--- TASK INPUT Enclosed Below ---

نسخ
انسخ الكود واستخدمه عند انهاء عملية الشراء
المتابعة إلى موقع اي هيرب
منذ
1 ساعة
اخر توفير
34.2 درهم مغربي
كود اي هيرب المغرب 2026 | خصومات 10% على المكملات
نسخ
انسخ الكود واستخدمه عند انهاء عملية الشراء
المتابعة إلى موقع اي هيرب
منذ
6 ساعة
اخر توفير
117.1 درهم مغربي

--- End of Enclosed TASK INPUT ---

▸ **ACTION ITEM**
Make an exact copy of all the entries above.

▸ **REPLY TO THE EXERCISE**
نسخ
انسخ الكود واستخدمه عند انهاء عملية الشراء
المتابعة إلى موقع اي هيرب
منذ
1 ساعة
اخر توفير
34.2 درهم مغربي
كود اي هيرب المغرب 2026 | خصومات 10% على المكملات
نسخ
انسخ الكود واستخدمه عند انهاء عملية الشراء
المتابعة إلى موقع اي هيرب
منذ
6 ساعة
اخر توفير
117.1 درهم مغربي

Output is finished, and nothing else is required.